Bougueffa recommends the following:
- Breathing techniques and grounding (connecting with the world around her using her five senses).
- Ask for help. It’s always best to seek advice, comfort and support from friends and family. This is very important and many new mums lack this in the first few months after giving birth. The partner, family and friends can contribute with words and actions because a new mum needs time to adjust and manage the many other responsibilities she may have, particularly when there are siblings, housework and employed work.
- Talk to your partner. You’re meant to be a team, so share your worries and concerns as a couple and discuss how you can help and support each other to get through this challenging time.

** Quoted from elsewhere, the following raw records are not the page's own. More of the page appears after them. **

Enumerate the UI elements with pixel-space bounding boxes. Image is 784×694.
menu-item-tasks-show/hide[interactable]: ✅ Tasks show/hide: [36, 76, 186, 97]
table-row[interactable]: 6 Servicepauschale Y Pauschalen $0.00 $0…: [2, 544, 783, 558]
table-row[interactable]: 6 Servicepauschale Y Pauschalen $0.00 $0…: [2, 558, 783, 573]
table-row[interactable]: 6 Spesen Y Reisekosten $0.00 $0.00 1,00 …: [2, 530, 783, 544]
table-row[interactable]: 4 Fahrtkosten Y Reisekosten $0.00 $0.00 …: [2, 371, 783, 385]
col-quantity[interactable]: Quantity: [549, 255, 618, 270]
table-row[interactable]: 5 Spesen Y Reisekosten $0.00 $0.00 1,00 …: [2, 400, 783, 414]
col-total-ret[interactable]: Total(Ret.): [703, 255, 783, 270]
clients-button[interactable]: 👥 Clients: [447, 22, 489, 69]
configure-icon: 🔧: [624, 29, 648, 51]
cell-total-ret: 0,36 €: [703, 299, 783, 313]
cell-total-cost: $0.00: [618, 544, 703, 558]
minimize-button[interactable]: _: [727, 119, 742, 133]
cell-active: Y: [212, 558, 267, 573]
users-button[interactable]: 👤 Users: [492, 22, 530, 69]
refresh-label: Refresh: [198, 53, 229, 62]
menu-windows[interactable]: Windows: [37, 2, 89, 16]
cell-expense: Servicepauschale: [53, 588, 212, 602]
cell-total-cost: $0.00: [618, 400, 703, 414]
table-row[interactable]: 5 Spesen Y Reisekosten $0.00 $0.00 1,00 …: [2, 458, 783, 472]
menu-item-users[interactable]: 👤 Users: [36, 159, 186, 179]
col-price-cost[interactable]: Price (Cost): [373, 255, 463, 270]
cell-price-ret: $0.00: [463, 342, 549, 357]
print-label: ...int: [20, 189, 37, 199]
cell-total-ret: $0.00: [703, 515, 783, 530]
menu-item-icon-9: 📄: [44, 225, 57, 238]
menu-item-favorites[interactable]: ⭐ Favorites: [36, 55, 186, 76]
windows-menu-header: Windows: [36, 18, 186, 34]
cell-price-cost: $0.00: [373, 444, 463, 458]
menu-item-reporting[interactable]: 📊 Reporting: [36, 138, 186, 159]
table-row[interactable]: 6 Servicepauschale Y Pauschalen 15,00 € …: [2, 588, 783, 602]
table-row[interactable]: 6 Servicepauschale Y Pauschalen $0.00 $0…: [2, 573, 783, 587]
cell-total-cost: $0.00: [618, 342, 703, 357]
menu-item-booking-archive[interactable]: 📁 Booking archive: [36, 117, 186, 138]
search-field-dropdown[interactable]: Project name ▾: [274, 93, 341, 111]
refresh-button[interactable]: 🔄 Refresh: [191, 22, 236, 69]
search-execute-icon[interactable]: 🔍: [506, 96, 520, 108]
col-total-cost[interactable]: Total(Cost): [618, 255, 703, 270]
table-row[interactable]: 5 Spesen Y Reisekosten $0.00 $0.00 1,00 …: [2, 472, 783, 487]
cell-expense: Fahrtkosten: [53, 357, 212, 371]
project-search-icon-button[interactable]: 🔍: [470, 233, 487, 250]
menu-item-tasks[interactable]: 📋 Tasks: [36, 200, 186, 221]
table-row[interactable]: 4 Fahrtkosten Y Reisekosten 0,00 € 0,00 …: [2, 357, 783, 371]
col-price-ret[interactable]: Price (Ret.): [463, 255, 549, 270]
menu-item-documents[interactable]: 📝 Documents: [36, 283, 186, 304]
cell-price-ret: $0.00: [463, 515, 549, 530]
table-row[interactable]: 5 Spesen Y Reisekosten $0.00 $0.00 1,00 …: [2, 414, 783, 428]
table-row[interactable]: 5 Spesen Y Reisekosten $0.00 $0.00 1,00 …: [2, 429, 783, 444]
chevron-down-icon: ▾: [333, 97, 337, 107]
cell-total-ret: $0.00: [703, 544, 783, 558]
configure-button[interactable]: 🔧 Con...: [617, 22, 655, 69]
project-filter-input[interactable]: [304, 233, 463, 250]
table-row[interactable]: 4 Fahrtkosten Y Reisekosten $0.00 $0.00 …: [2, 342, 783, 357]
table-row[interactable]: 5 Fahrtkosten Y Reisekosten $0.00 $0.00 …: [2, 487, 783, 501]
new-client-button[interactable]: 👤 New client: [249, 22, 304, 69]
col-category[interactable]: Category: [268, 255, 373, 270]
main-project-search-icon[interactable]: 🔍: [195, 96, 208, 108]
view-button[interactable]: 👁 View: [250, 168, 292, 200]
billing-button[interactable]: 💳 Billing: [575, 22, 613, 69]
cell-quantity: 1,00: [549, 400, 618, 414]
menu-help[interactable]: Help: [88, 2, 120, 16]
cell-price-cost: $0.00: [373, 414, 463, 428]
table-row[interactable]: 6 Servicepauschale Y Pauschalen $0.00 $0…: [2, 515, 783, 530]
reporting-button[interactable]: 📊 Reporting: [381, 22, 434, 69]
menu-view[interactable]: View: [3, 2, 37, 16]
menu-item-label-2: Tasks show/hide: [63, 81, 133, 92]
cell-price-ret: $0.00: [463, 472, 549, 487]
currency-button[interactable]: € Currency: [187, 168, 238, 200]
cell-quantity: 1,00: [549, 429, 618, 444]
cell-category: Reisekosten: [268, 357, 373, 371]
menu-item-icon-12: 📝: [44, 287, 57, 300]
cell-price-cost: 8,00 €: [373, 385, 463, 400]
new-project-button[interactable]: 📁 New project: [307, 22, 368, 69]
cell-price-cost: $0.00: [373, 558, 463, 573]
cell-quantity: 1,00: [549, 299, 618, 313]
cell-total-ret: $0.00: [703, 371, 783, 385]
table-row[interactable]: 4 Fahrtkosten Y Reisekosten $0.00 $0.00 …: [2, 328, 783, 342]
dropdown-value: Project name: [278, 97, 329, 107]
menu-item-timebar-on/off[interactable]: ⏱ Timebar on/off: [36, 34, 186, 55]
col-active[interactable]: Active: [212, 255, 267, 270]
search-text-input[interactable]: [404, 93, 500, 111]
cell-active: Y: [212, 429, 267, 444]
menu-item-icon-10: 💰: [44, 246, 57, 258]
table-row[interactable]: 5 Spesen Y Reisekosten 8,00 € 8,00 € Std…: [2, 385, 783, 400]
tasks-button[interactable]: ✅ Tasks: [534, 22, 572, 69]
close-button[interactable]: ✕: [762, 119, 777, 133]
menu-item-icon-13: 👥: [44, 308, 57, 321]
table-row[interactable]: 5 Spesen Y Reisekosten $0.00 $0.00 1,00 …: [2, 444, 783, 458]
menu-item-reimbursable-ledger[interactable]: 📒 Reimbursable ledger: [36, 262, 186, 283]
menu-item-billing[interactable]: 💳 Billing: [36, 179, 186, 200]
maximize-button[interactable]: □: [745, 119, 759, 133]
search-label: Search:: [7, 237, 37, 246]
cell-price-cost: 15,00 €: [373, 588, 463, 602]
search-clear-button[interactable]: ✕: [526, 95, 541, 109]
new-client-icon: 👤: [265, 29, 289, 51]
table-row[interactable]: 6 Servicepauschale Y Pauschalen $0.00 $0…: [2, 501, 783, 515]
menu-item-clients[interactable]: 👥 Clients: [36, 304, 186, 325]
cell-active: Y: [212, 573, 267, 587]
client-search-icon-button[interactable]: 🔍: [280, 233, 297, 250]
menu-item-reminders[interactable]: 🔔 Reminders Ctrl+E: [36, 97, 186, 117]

- Me-time. Schedule some regular time - no matter how limited - to focus on yourself and no-one else. Whether it’s having a relaxing bath, reading a book, or doing some exercise in another room. Just 15 minutes of time away from everything and everyone can do wonders for your mental health.

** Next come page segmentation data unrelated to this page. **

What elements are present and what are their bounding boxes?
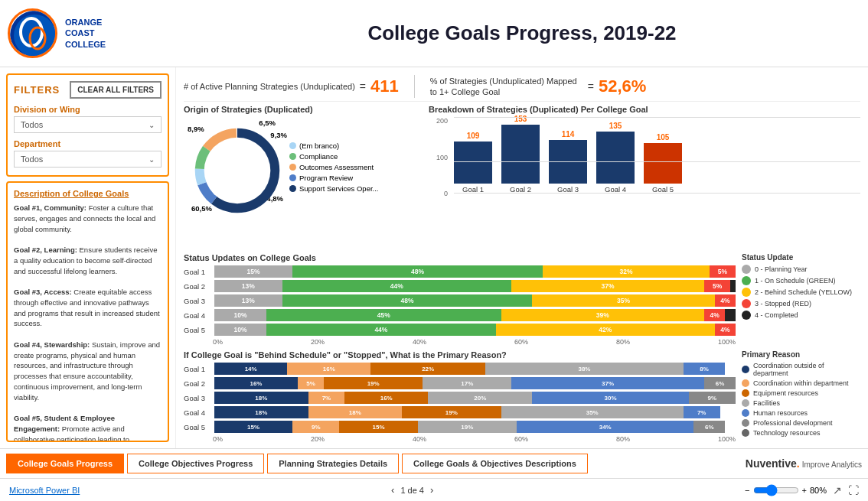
reason-legend-item: Professional development — [742, 419, 860, 427]
reason-bar-segment: 14% — [214, 363, 287, 375]
reason-title: If College Goal is "Behind Schedule" or … — [184, 350, 736, 359]
status-goal-label: Goal 1 — [184, 268, 211, 276]
bar-goal3: 114 Goal 3 — [549, 130, 587, 194]
logo-area: ORANGE COAST COLLEGE — [8, 8, 184, 58]
zoom-value: 80% — [810, 486, 827, 495]
gridline-mid — [454, 161, 860, 162]
reason-bar-segment: 20% — [428, 392, 532, 404]
y-axis-100: 100 — [436, 154, 448, 161]
zoom-minus-icon[interactable]: − — [745, 486, 749, 495]
department-dropdown[interactable]: Todos ⌄ — [14, 151, 162, 168]
status-bar-segment: 10% — [214, 324, 266, 336]
bar-rect-4 — [596, 132, 635, 184]
bar-goal2: 153 Goal 2 — [501, 115, 540, 194]
y-axis-200: 200 — [436, 117, 448, 125]
clear-filters-button[interactable]: CLEAR ALL FILTERS — [70, 81, 162, 99]
zoom-slider[interactable] — [753, 484, 799, 496]
nuventive-product: Improve Analytics — [802, 460, 862, 469]
status-goal-row: Goal 410%45%39%4% — [184, 309, 736, 321]
nuventive-brand: Nuventive. Improve Analytics — [746, 457, 862, 470]
reason-goal-label: Goal 2 — [184, 379, 211, 388]
reason-bar-segment: 34% — [517, 421, 694, 433]
reason-bar-segment: 16% — [287, 363, 370, 375]
reason-goal-label: Goal 3 — [184, 394, 211, 402]
status-bar-segment: 39% — [501, 309, 705, 321]
reason-bar-segment: 18% — [214, 406, 308, 418]
reason-goal-label: Goal 5 — [184, 423, 211, 431]
logo-text: ORANGE COAST COLLEGE — [65, 17, 106, 50]
prev-page-arrow[interactable]: ‹ — [391, 484, 394, 496]
mapped-value: 52,6% — [599, 76, 646, 96]
reason-x-axis: 0% 20% 40% 60% 80% 100% — [184, 435, 736, 443]
charts-row: Origin of Strategies (Duplicated) 6,5% 9… — [184, 105, 860, 250]
content-area: FILTERS CLEAR ALL FILTERS Division or Wi… — [0, 67, 868, 448]
nuventive-name: Nuventive. — [746, 457, 800, 470]
reason-legend-area: Primary Reason Coordination outside of d… — [742, 350, 860, 443]
bottom-tabs: College Goals Progress College Objective… — [0, 448, 868, 478]
legend-item-programreview: Program Review — [289, 174, 379, 182]
legend-dot-compliance — [289, 153, 296, 160]
status-bar-segment: 4% — [715, 324, 736, 336]
department-label: Department — [14, 139, 162, 148]
main-content: # of Active Planning Strategies (Undupli… — [176, 67, 868, 448]
reason-bar-segment: 16% — [214, 377, 298, 389]
reason-goal-row: Goal 114%16%22%38%8% — [184, 363, 736, 375]
reason-legend-item: Technology resources — [742, 429, 860, 437]
next-page-arrow[interactable]: › — [430, 484, 433, 496]
y-axis: 200 100 0 — [429, 117, 448, 209]
donut-title: Origin of Strategies (Duplicated) — [184, 105, 421, 114]
description-title: Description of College Goals — [14, 189, 162, 198]
tab-college-goals-progress[interactable]: College Goals Progress — [6, 454, 124, 473]
division-label: Division or Wing — [14, 105, 162, 114]
zoom-plus-icon[interactable]: + — [802, 486, 807, 495]
gridline-bot — [454, 193, 860, 194]
bar-rect-1 — [454, 142, 492, 184]
footer-right: − + 80% ↗ ⛶ — [745, 484, 859, 496]
status-goal-label: Goal 2 — [184, 282, 211, 291]
description-box: Description of College Goals Goal #1, Co… — [6, 181, 169, 442]
status-goal-row: Goal 213%44%37%5% — [184, 280, 736, 292]
legend-item-support: Support Services Oper... — [289, 184, 379, 193]
status-bar-segment: 15% — [214, 265, 292, 278]
reason-bar-segment: 35% — [501, 406, 684, 418]
header: ORANGE COAST COLLEGE College Goals Progr… — [0, 0, 868, 67]
tab-college-goals-descriptions[interactable]: College Goals & Objectives Descriptions — [402, 454, 588, 473]
bar-value-5: 105 — [657, 133, 670, 142]
status-goal-label: Goal 4 — [184, 311, 211, 320]
donut-section: Origin of Strategies (Duplicated) 6,5% 9… — [184, 105, 421, 250]
page-info: 1 de 4 — [400, 486, 424, 495]
status-bar-segment: 44% — [266, 324, 496, 336]
reason-bar-segment: 22% — [370, 363, 485, 375]
reason-goal-row: Goal 318%7%16%20%30%9% — [184, 392, 736, 404]
status-bar-segment: 32% — [543, 265, 710, 278]
reason-goal-row: Goal 418%18%19%35%7% — [184, 406, 736, 418]
bar-rect-3 — [549, 140, 587, 184]
bar-title: Breakdown of Strategies (Duplicated) Per… — [429, 105, 860, 114]
mapped-equals: = — [588, 80, 594, 93]
status-legend-item: 3 - Stopped (RED) — [742, 299, 860, 308]
powerbi-link[interactable]: Microsoft Power BI — [9, 486, 80, 495]
reason-bar-segment: 17% — [423, 377, 511, 389]
donut-container: 6,5% 9,3% 14,8% 60,5% 8,9% — [184, 117, 421, 216]
reason-bar-track: 18%7%16%20%30%9% — [214, 392, 736, 404]
status-bar-segment: 5% — [704, 280, 730, 292]
division-dropdown[interactable]: Todos ⌄ — [14, 116, 162, 133]
status-bars-container: Goal 115%48%32%5%Goal 213%44%37%5%Goal 3… — [184, 265, 736, 336]
donut-legend: (Em branco) Compliance Outcomes Assessme… — [289, 142, 379, 193]
share-icon[interactable]: ↗ — [833, 484, 842, 496]
status-legend-item: 0 - Planning Year — [742, 265, 860, 274]
status-legend-dot — [742, 276, 751, 285]
status-bar-segment: 48% — [292, 265, 543, 278]
tab-college-objectives-progress[interactable]: College Objectives Progress — [127, 454, 264, 473]
status-x-axis: 0% 20% 40% 60% 80% 100% — [184, 338, 736, 346]
fullscreen-icon[interactable]: ⛶ — [848, 484, 859, 496]
zoom-controls: − + 80% — [745, 484, 827, 496]
status-bar-segment — [730, 280, 736, 292]
bar-rect-2 — [501, 125, 540, 184]
tab-planning-strategies-details[interactable]: Planning Strategies Details — [267, 454, 399, 473]
reason-bar-segment: 9% — [689, 392, 736, 404]
reason-bar-segment: 19% — [418, 421, 517, 433]
filters-header: FILTERS CLEAR ALL FILTERS — [14, 81, 162, 99]
reason-legend-container: Coordination outside of departmentCoordi… — [742, 362, 860, 437]
status-bar-track: 10%44%42%4% — [214, 324, 736, 336]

'With the mother in the mind' approach
There are a host of reasons a woman may not be able to breastfeed her child – some physical such as in the case of Saleh where she suffered from mastitis and lactation issues and others mental including depressive episodes that may get worse when forced to feed. Sometimes there may be an issue with medication where a mother might be asked not to feed the child. Dr Umut Dalanay, from the German Neuroscience Centre, explains that because there are so many factors that are in play, experts in the field 'do not support 'breast is best'' view established mainly by our society, but propose an individual approach 'with the mother in the mind'. This new approach puts several other factors into consideration while making the breastfeeding decision and not solely the ability of the mother or social and cultural customs and norms.”